Playing at violence and war is nothing new. So why does Ron Jeremy, of all people, feel the need to call out violent video games while promoting porn? (photo from blackandwtf.tumblr.com)

I’ve been away from the blog for a while. Needless to say, lots going on. One of those things, I’m sad to admit, has been video games. When there is a lot going on in your personal life that you don’t want to deal with might need a break from dealing with, it’s not uncommon to seek some escapism in a fantasy world. It’s why entertainment still does well in a recession. It’s why millions of angst ridden teenagers get involved in epic fantasy series. It’s why I like video games.

After a week of working 9 hour days under the hum of fluorescent lights in an inconsistently heated office, it’s fun to get lost in the life of a wood elf. Or a 12th century assassin. Or the commander of a space ship. I still love to read. I play my drums. But there isn’t much on TV that interests me. Same with movies. My only real interest in the TV is, “can I hook my PS3 up to it?”. I built my last computer so it would run World of Warcraft better. (In fact, I might not even be writing this if C weren’t using the PlayStation to stream Lost.)

But while I’ve been away, working and trying to decide which from an incredible slate of winter games to focus on first, some crazy things have been happening in the world that remind us that, man, people are just plain weird!

Exhibit A:

Ron Jeremy writing on Kotaku about why porn is more natural and healthy than violent video games.

What he fails to address, in all of this, are the underlying reasons for violence. Why do people commit violent acts? Why is it (seemingly) more common in some regions than others? Is violence really any more common in the US? Is it more common today than it was in days of yore? And, most importantly, do video games cause violence, or are violent games merely a reflection of a cultural obsession with, and glorification of, violence that is already in place?

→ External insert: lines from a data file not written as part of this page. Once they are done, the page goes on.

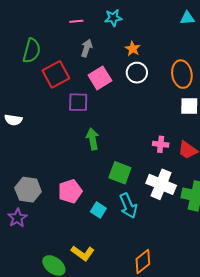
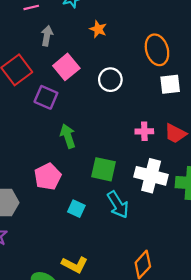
white circle: (137, 73) -> (110, 80), moved
purple square: (78, 102) -> (46, 97), turned 30
pink pentagon: (70, 191) -> (48, 177), moved
cyan square: (98, 210) -> (76, 209), moved

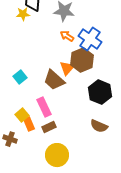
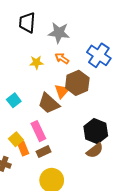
yellow star: (23, 14) -> (36, 62), moved
blue cross: (90, 39) -> (99, 55), moved
black hexagon: (100, 92) -> (96, 131), moved
brown semicircle: (99, 126) -> (95, 151), turned -60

I’d say, to me anyway, it’s pretty obviously the latter. We, as a society, fetishize and celebrate violence. Perhaps because it really is one of those things that most will never actually engage in, unlike sex, and that is why it is so fascinating. Blaming violence in society, especially American society which has always celebrated violence in pulp novels, movies, etc., on products that are simply a reflection of that obsession, is putting the cart before the horse.

Likewise, claiming that porn doesn’t cause sexual deviancy misses the point. Of course porn doesn’t cause sexual deviancy, but it does most definitely enable it. People look at pornography for many reasons, but a healthy sexual appetite isn’t the only reason. Many undeniably turn to pornography precisely because they can’t accept those things they are attracted to, but they can watch or look at pornographic images of it. And I’m not even saying this is necessarily a bad thing. I’m attaching no moral judgment to it. I’m simply acknowledging that it isn’t so black and white.

Mr. Jeremy, I respect your work (such as it is). You give hope to the dreams of fat, hairy-backed men around the world that they, too, may someday have a threesome with two gorgeous strangers who will seduce them on an airplane. But you gotta realize you’re reaching here.

Exhibit B:

My new favorite photoblog, and source of the images used in this post, Black and WTF? Proof positive that people are not only weird now, but always have been weird.

Exhibit C:

Saudi Arabia is still sentencing people to death for witchcraft and sorcery. This is one of the many stories I meant to post about during my absence; but Saudi Arabia, late last year, sentenced a Lebanese television personality and “psychic” to death for sorcery. Ali Hussain Sibat was arrested in Saudi Arabia in 2008 after making a pilgrimage to Mecca when religious police recognized him from his television show. This isn’t the first time the nation has sentenced people to death for sorcery. You may recall that in 2008 Saudi authorities were under fire from human rights groups for the scheduled execution of an illiterate woman accused of cursing a man with impotence. Sibat was still alive at last report, while accused witch Fawza Falih remains on death row.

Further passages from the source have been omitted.